Saved entries
#####
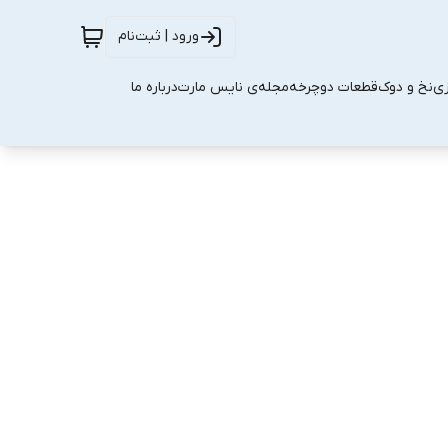
ورود | ثبت‌نام
زی
نخ و دوک
قطعات دوچرخه
مجله‌ی نایس مارت
درباره ما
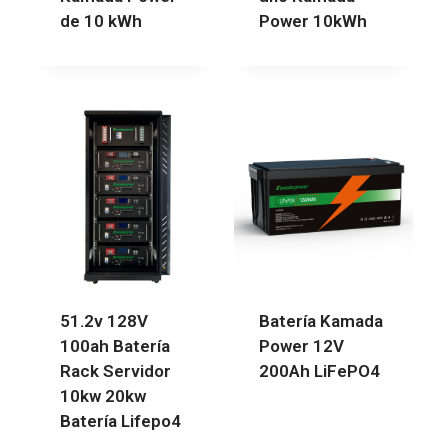
de 10 kWh
Power 10kWh
51.2v 128V
Batería Kamada
100ah Batería
Power 12V
Rack Servidor
200Ah LiFePO4
10kw 20kw
Batería Lifepo4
#####
Your reply should be the entries above, repeated exactly and free of pictures.

ورود | ثبت‌نام
زی
نخ و دوک
قطعات دوچرخه
مجله‌ی نایس مارت
درباره ما
de 10 kWh
Power 10kWh
51.2v 128V
Batería Kamada
100ah Batería
Power 12V
Rack Servidor
200Ah LiFePO4
10kw 20kw
Batería Lifepo4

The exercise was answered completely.